Hablábamos aquí el otro día de las colas que uno debe guardar en las grandes ciudades, mientras se van erosionando su tiempo y su paciencia, que son dos cosas que no deberíamos despilfarrar. Pues bien, luego recordé que hemos soportado peores colas en la universidad (al menos, en la privada). La diferencia es que, si uno hace cola en Correos o en la fotocopiadora de El Corte Inglés, sabe que le llegará el momento de ser atendido. Y eso no ocurría en la universidad, cuando íbamos a hacer la matrícula o a entregar los papeles para pedir la beca. No ocurría porque lo suyo era estar allí cuatro mañanas enteras, y que te tocara el turno justo cuando las secretarias cerraban la puerta del chiringuito. Había que volver a casa, muchas veces empapados de la lluvia tras haber hecho cola en la calle desde las ocho de la mañana.
Todos los años nos quejábamos los alumnos, o los aspirantes a alumnos, de esta situación. No era nada agradable presentarse a las siete u ocho, tras el oportuno viaje en autobús desde otra ciudad, y padecer varias horas guardando una cola de gente joven y harta y al final no conseguir matricularse. Tras varios viajes, intentos y madrugones, por fin lograba uno meterse en los despachos. Había muchos alumnos esperando a matricularse, sí. Pero el problema no estaba en la cantidad de chavales con los papeles en la mano, sino en los cafés que tenían que tomarse las secretarias, que eran numerosos y duraban demasiado. “Voy a tomar el café, chicas”, era la frase que uno se acostumbraba a oír. Cuando una volvía, se iba otra, y así iban haciendo interminables turnos de café que retrasaban la cosa de la matrícula. Aún era peor en la solicitud de becas. En el negociado de becas solían atender unas cuantas señoras con hábito de marujas, con el pelo muy lacado y las uñas bien limadas. Por lo general, los estudiantes las poníamos a parir en la cola de los pasillos, y hasta algún valiente se atrevía a denunciar la situación en voz alta y acababa discutiendo con ellas.

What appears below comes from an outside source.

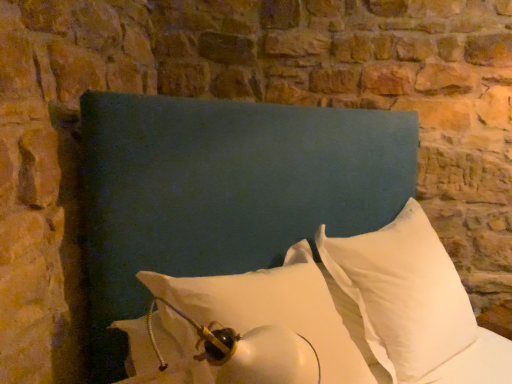 How much space does white matte pillow at center, placed as the second pillow when sorted from right to left, occupy horizontally?

45.50 centimeters.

Por culpa de aquello, algún año me quedé sin beca. Iba a pedir los papeles. Los rellenaba en casa. Cogía el autobús al día siguiente, o a los dos días, dependiendo de lo que me hubiera costado reunir el papeleo necesario. Me presentaba allí y guardaba una cola de la que todos salíamos con barba y las uñas largas. A veces, cuando estaba a punto de entrar en la oficina, una señora echaba el cierre y se iban a comer, cumpliendo a rajatabla el horario, y por la tarde no abrían. De nada servía que uno le explicara sus continuos viajes hasta allí sólo con el propósito de presentar los papeles. Cuando uno lograba entrar en el negociado, que olía a café, a tabaco y a sacarina, siempre decían que faltaba un papel. Y vuelta a empezar. En una de esas, por culpa de las colas, los cierres y los retrasos, me quedé sin beca, por entregar la solicitud por debajo de la puerta fuera de plazo. Ya sabemos que los trabajadores deben cumplir unos horarios, y que hay que irse a comer, pero a uno le amargaban el curso por cinco malditos minutos. Me he acordado viendo “Pequeña Miss Sunshine”, pequeña joya sobre una familia tronada. Los protagonistas entran en un edificio para inscribir a su niña en un concurso y el plazo ha terminado hace tres minutos. Piden a la encargada que les haga el favor, que han sufrido lo suyo durante el largo viaje, etcétera. Pero la señora revenida del mostrador se niega a atenderles, hasta que otro trabajador interviene: “No importa, yo los inscribiré. Sólo son cinco minutos. No pasa nada”. Menos mal que entre aquella recua de empleadas de la universidad siempre había alguna que era amable, hacía la vista gorda y no tenía cara de marujona. Lo agradecíamos mucho.